When the error is corrected and the biases are recomputed, the bounds around the OLS estimates of the regression coefficients become much wider. The small set of conditions we had previously imposed on coefficients now proves insufficient to obtain informative bounds. An alternative approach, which illustrates how the “confidence intervals” widen as we move away from OLS assumptions, is to draw the correlation coefficients for all circumstance variables from uniform distributions defined sequentially on broader supports: (−0.05, 0.05), (−0.1, 0.1), (−0.15, 0.15), and (−0.2, 0.2). Note, however, that these supports are all much narrower than the widest possible range used earlier: (−1, 1). Results from this approach are presented in Table 1 for selected regression coefficients (those on mean parental schooling), and in Table 2 for , our measure of counterfactual inequality when all inequality due to circumstances is eliminated.
|Mean parental schooling (years)||b1936_40||b1941_45||b1946_50||b1951_55||b1956_60||b1961_65||b1966_70|
|Upper bound estimates|
|−0.2 ≤ rho (Xi, u) ≤ 0.2||0.265||0.195||0.198||0.185||0.163||0.149||0.136|
|−0.15 ≤ rho (Xi, u) ≤ 0.15||0.242||0.186||0.188||0.170||0.151||0.140||0.126|
|−0.1 ≤ rho (Xi, u) ≤ 0.1||0.218||0.174||0.174||0.154||0.137||0.127||0.113|
|−0.05 ≤ rho (Xi, u) ≤ 0.05||0.195||0.157||0.157||0.138||0.123||0.114||0.102|
|Lower bound estimates|
|−0.05 ≤ rho (Xi, u) ≤ 0.05||0.135||0.109||0.108||0.093||0.082||0.077||0.067|
|−0.1 ≤ rho (Xi, u) ≤ 0.1||0.097||0.077||0.075||0.062||0.054||0.052||0.043|
|−0.15 ≤ rho (Xi, u) ≤ 0.15||0.057||0.043||0.039||0.028||0.025||0.025||0.018|
|−0.2 ≤ rho (Xi, u) ≤ 0.2||0.012||0.005||−0.001||−0.009||−0.009||−0.006||−0.011|
|Total Observed Inequality||0.873||0.997||0.759||0.655||0.706||0.580||0.566|
|Counterfactual inequality when circumstances are equalized Upper bound estimates|
|−0.2 ≤ rho (Xi, u) ≤ 0.2||0.754||0.778||0.710||0.602||0.658||0.592||0.592|
|−0.15 ≤ rho (Xi, u) ≤ 0.15||0.717||0.734||0.672||0.561||0.619||0.442||0.553|
|−0.1 ≤ rho (Xi, u) ≤ 0.1||0.688||0.698||0.645||0.537||0.595||0.421||0.526|
|−0.05 ≤ rho (Xi, u) ≤ 0.05||0.667||0.673||0.627||0.525||0.575||0.410||0.507|
|Lower bound estimates|
|−0.05 ≤ rho (Xi, u) ≤ 0.05||0.647||0.641||0.606||0.518||0.558||0.403||0.489|
|−0.1 ≤ rho (Xi, u) ≤ 0.1||0.638||0.633||0.602||0.521||0.558||0.405||0.486|
|−0.15 ≤ rho (Xi, u) ≤ 0.15||0.638||0.629||0.601||0.526||0.561||0.412||0.485|
|−0.2 ≤ rho (Xi, u) ≤ 0.2||0.645||0.629||0.620||0.533||0.567||0.428||0.487|
Two implications arise from this exercise.
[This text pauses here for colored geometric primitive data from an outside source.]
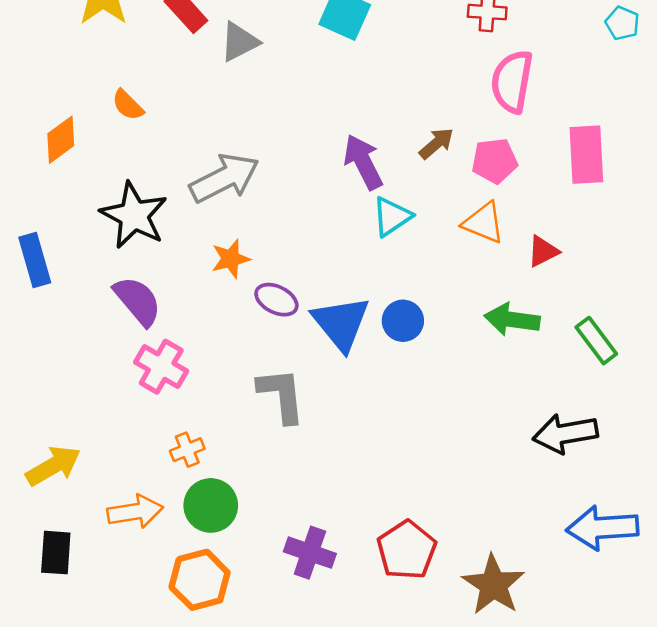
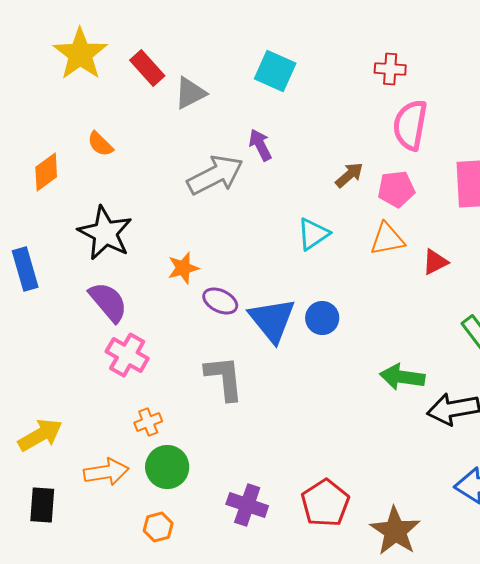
purple arrow: (363, 162) -> (260, 145), moved, size x0.7
gray arrow: (224, 178) -> (215, 175), moved
orange triangle: (483, 223) -> (387, 239), turned -33
green arrow: (512, 319) -> (402, 377), moved
orange hexagon: (200, 580) -> (158, 527), size x0.6

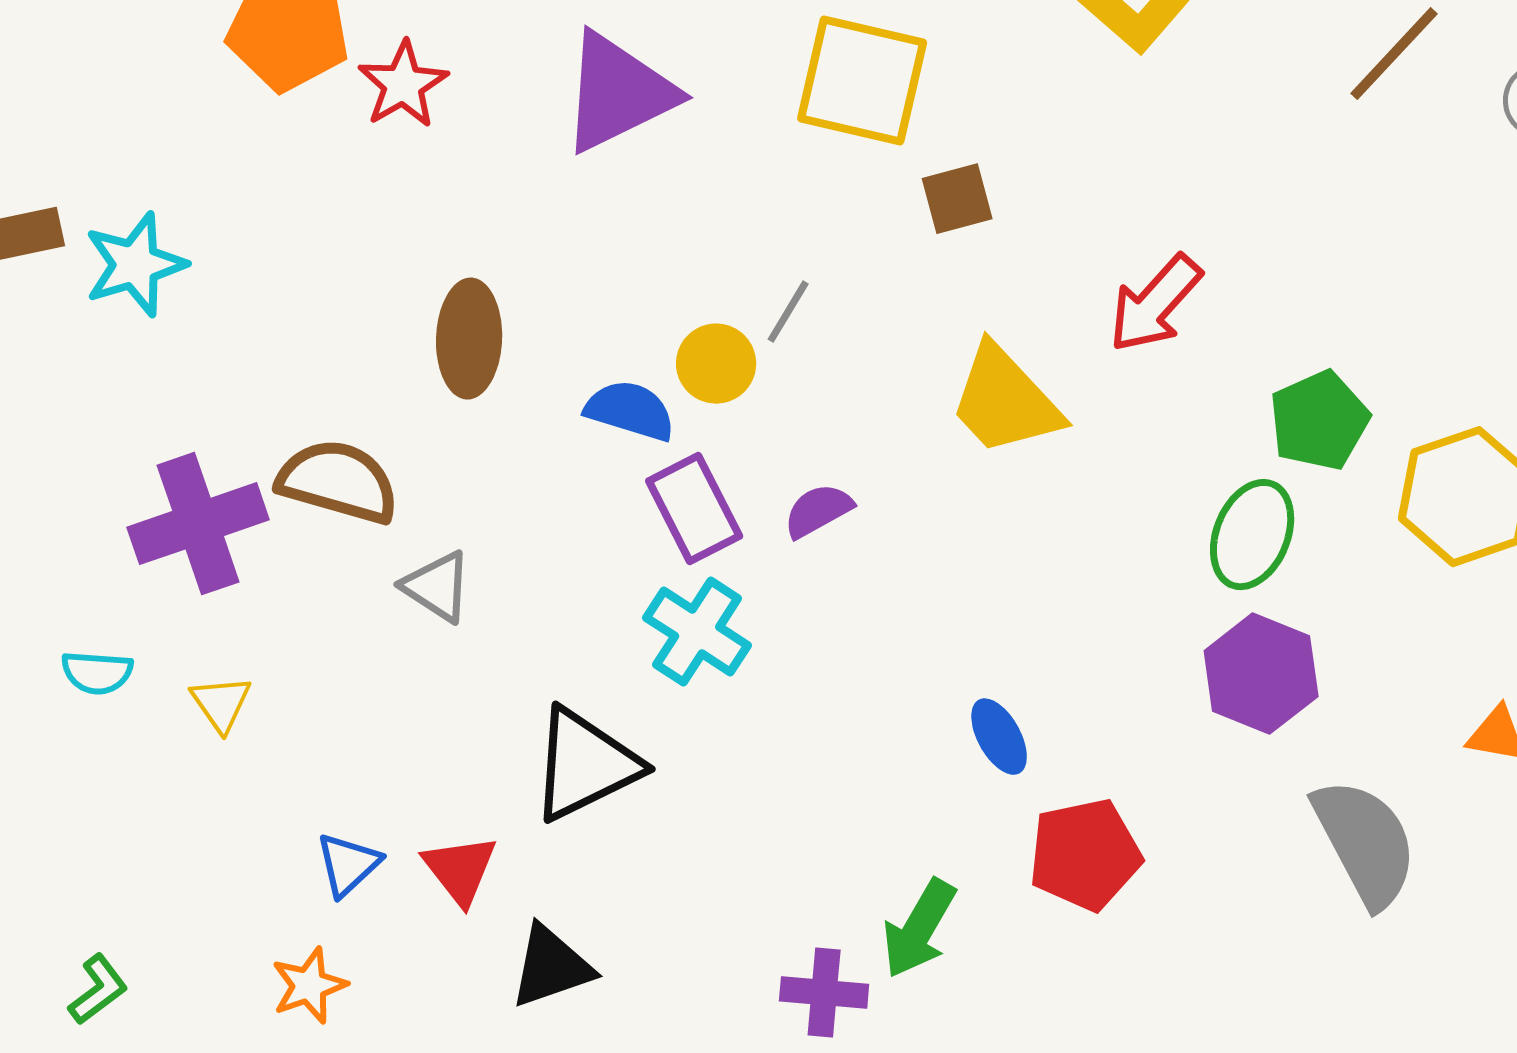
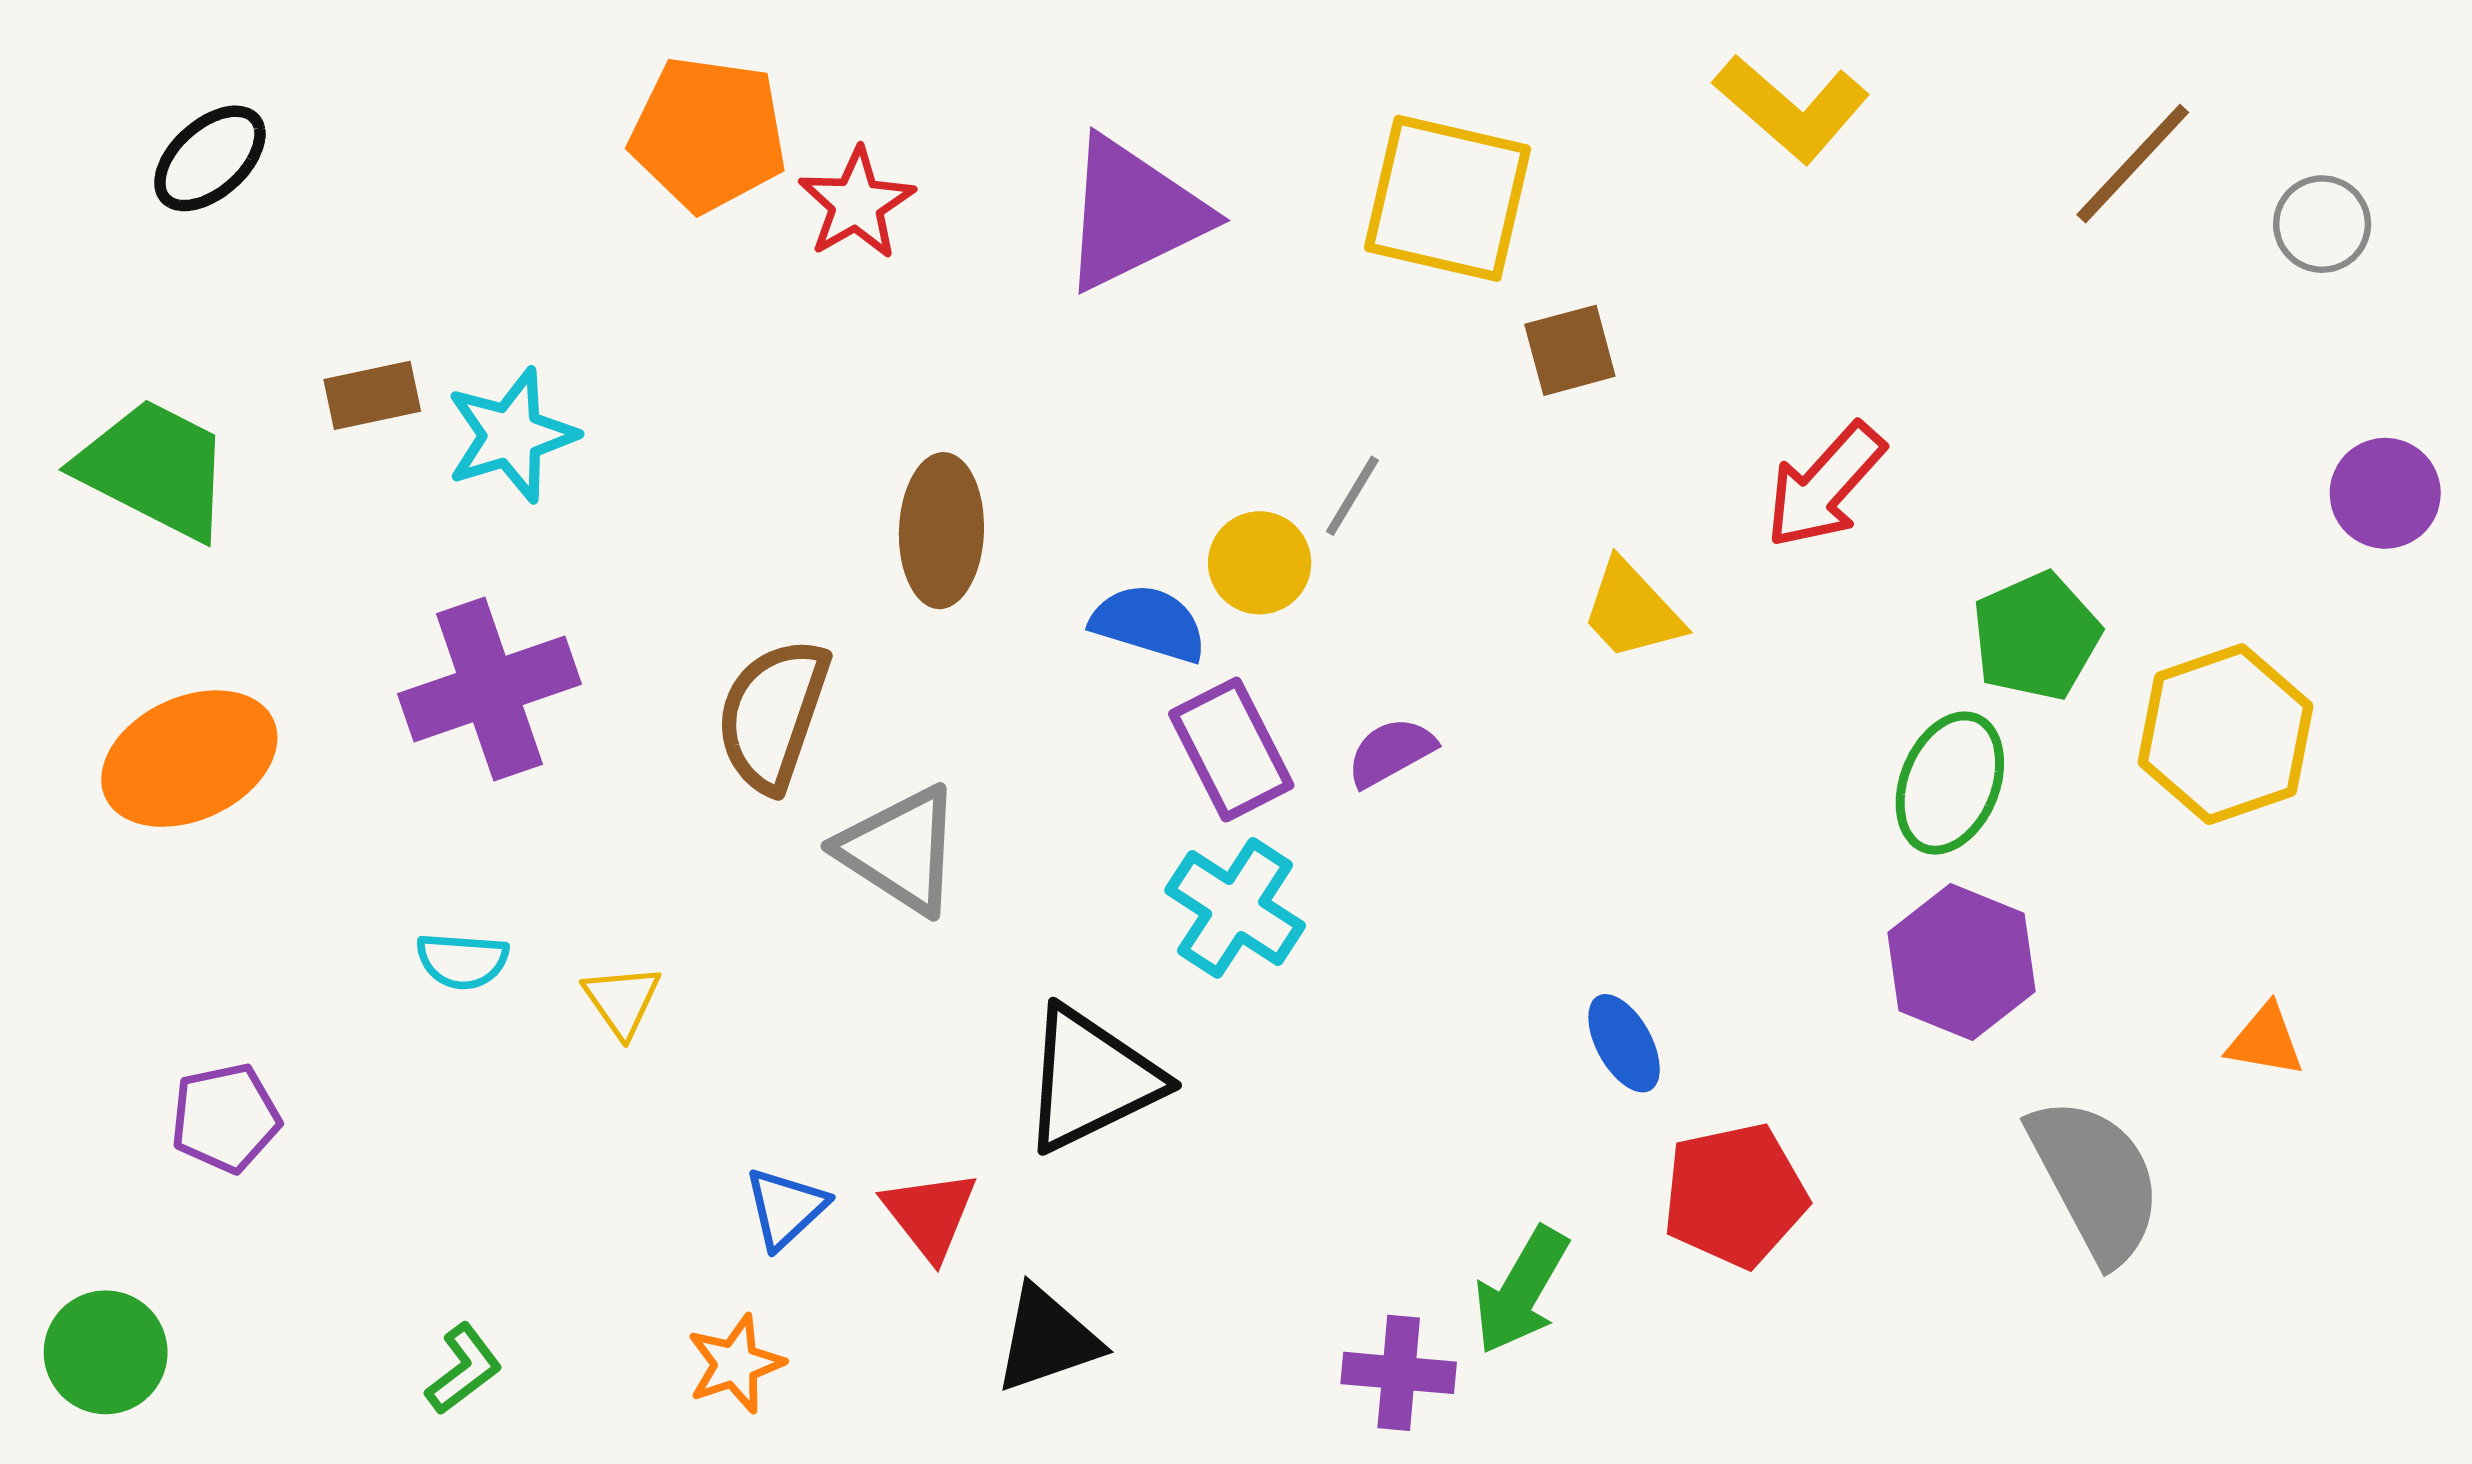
yellow trapezoid: (1005, 401) -> (1632, 610), size x0.7
brown semicircle: (338, 482) -> (773, 715), turned -87
purple cross: (198, 524) -> (489, 689), moved
gray triangle: (437, 587) -> (900, 850), size x1.4

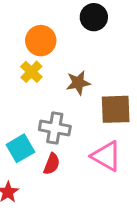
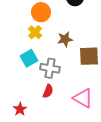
cyan square: (20, 148) -> (29, 58), moved
pink triangle: (106, 156) -> (83, 98), moved

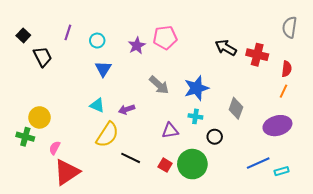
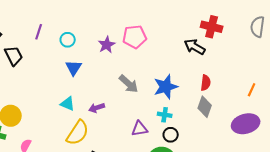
red cross: (257, 55) -> (212, 27), moved
red semicircle: (287, 69) -> (206, 83), moved
black circle: (215, 137) -> (171, 135), moved

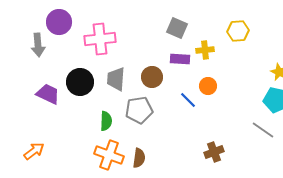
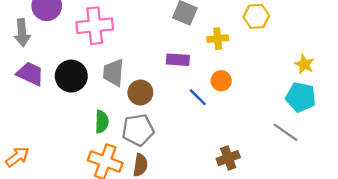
purple rectangle: (180, 59) -> (178, 60), moved
brown circle: (152, 77) -> (140, 92), moved
purple trapezoid: (48, 94) -> (30, 74), moved
gray pentagon: (139, 110) -> (138, 130), moved

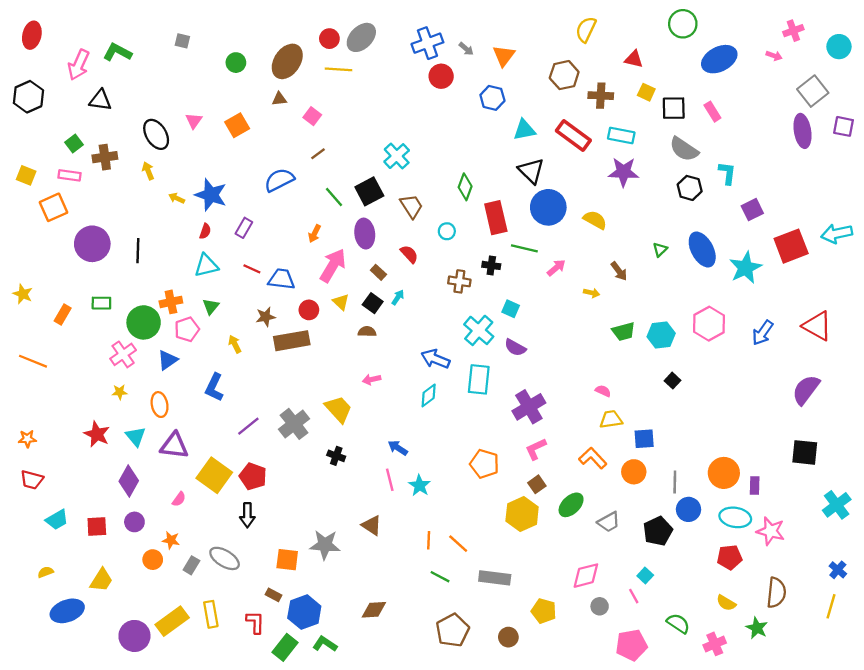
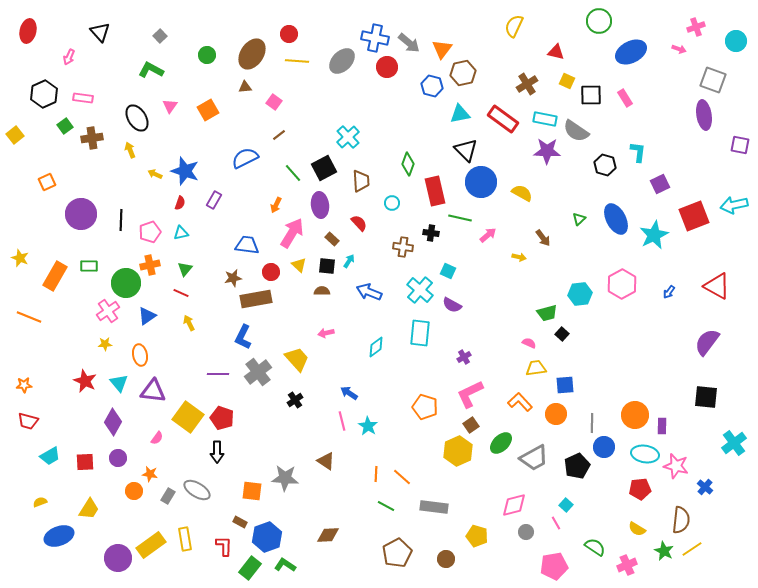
gray ellipse: (361, 37) -> (342, 61), moved
gray square: (182, 41) -> (160, 36), turned 32
blue cross: (427, 43) -> (375, 38), turned 32
gray arrow: (466, 49) -> (409, 43), size x1.6
green L-shape: (117, 52) -> (151, 70), moved
pink arrow: (79, 65) -> (69, 57), size x0.6
brown hexagon: (564, 75) -> (463, 73), moved
gray square: (813, 91) -> (713, 80), turned -32
brown cross: (601, 96) -> (527, 84), turned -35
black hexagon: (28, 97) -> (44, 94), moved
black triangle: (100, 100) -> (100, 32), moved, turned 40
purple square: (844, 126) -> (740, 145), moved
gray semicircle: (684, 149) -> (576, 131), moved
yellow square: (26, 175) -> (15, 135), moved, turned 30
pink rectangle: (69, 175) -> (83, 98), moved
brown trapezoid: (411, 206) -> (361, 181), turned 30
orange square: (54, 207) -> (47, 182), size x0.7
cyan triangle: (206, 265) -> (181, 233), size x0.7
red line: (252, 269) -> (181, 293), moved
black square: (373, 303) -> (327, 266), turned -30
orange rectangle: (63, 314) -> (55, 276), size x1.6
pink pentagon: (187, 329) -> (150, 232), moved
green trapezoid: (624, 332) -> (547, 313), moved
blue arrow: (763, 333) -> (669, 292), size x0.6
yellow arrow: (235, 344) -> (189, 323), moved
blue arrow: (435, 359) -> (369, 292), moved
black square: (673, 381) -> (562, 334), moved
blue L-shape: (214, 387) -> (243, 337), moved
purple cross: (529, 407) -> (464, 357), size x0.5
purple line: (248, 426) -> (218, 374), turned 40
pink L-shape: (536, 449) -> (470, 394), size x1.4
black cross: (336, 456) -> (295, 400), turned 35
gray trapezoid: (609, 522) -> (534, 458), size x1.4
blue cross: (838, 570) -> (705, 487), moved
yellow line: (831, 606) -> (692, 549), moved, turned 40

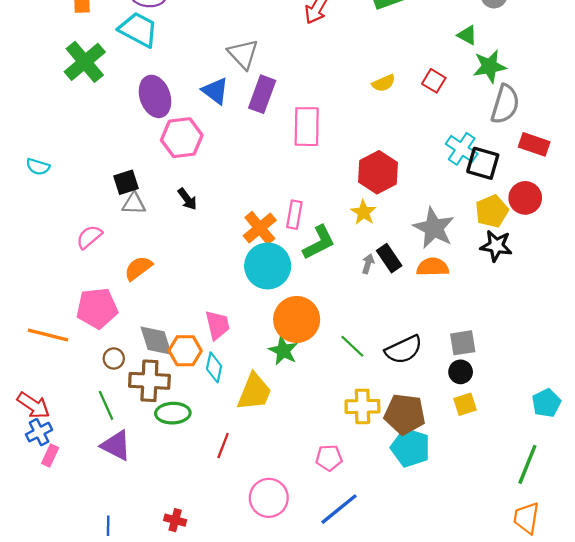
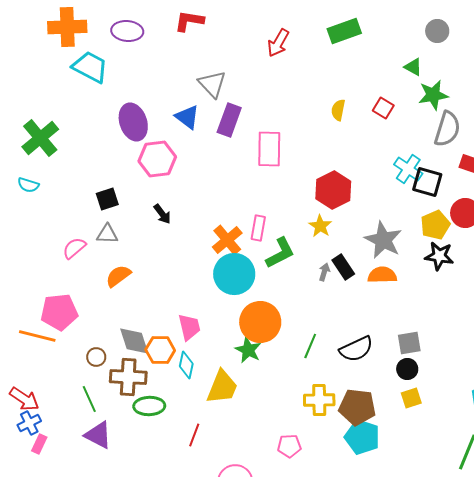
cyan trapezoid: (138, 30) -> (90, 67), moved
green cross: (85, 62) -> (40, 138), moved
yellow semicircle: (384, 83) -> (338, 110), turned 125
gray triangle: (134, 203) -> (107, 234), moved
pink pentagon: (97, 308) -> (59, 312), moved
green line: (352, 346) -> (310, 346), turned 70

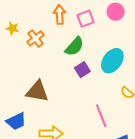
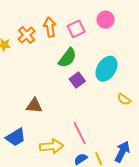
orange cross: (35, 38) -> (27, 35), moved
brown triangle: (37, 91) -> (34, 106), size x0.7
pink line: (101, 116) -> (80, 133), moved

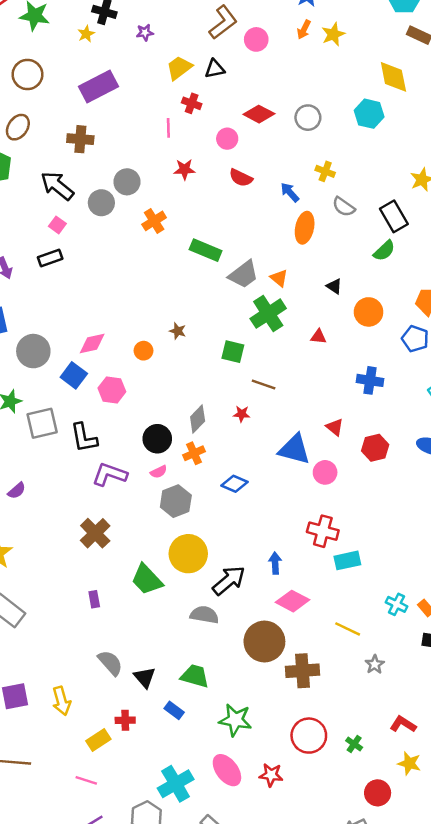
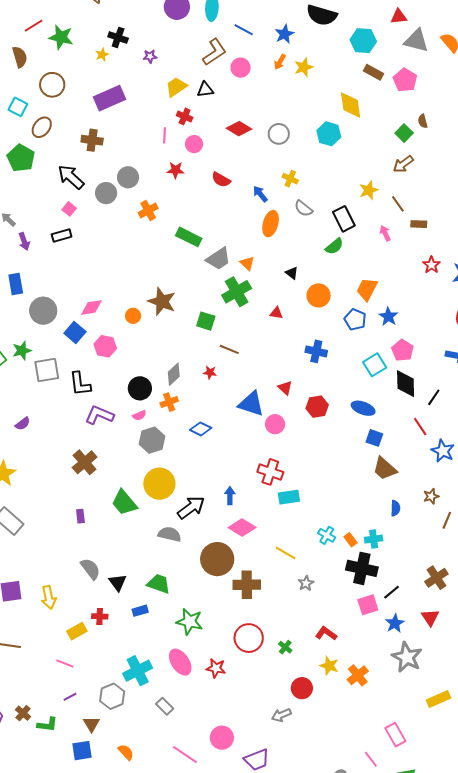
pink circle: (227, 139) -> (194, 144), moved
brown star: (178, 331) -> (162, 301), size x2.0
blue rectangle: (174, 710) -> (140, 611), turned -56

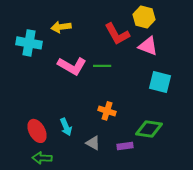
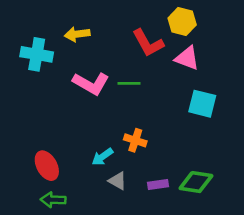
cyan arrow: (66, 127) -> (102, 157), moved, turned 78
green diamond: (149, 129) -> (196, 182), moved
First, once our coding error is corrected, the bounds approach employed in our original paper no longer appears useful for identifying a narrow range of possible values for the biases plaguing OLS regression coefficients. There is no rationale for restricting the possible correlation between explanatory variables and a regression residual ex-ante to a narrow interval such as (−0.2, 0.2). The true value of ρCε ∈ (−1,1) is, of course, unknown. When we allow for the full possible range of values for that correlation coefficient, our use of sample moments to calculate approximate bounds on the value of the bias of OLS coefficients turns out to yield intervals that are too large to be of any practical use.
Second, the effect of correcting the error on the bounds around the estimates of counterfactual inequality—and in particular on the lower-bound estimate—is much less pronounced. In fact, as shown in Table 2, the lower-bound on the Theil coefficient of inequality when differences in circumstances are eliminated is quite robust to changes in the assumed correlation coefficients between circumstance variables and the regression residual.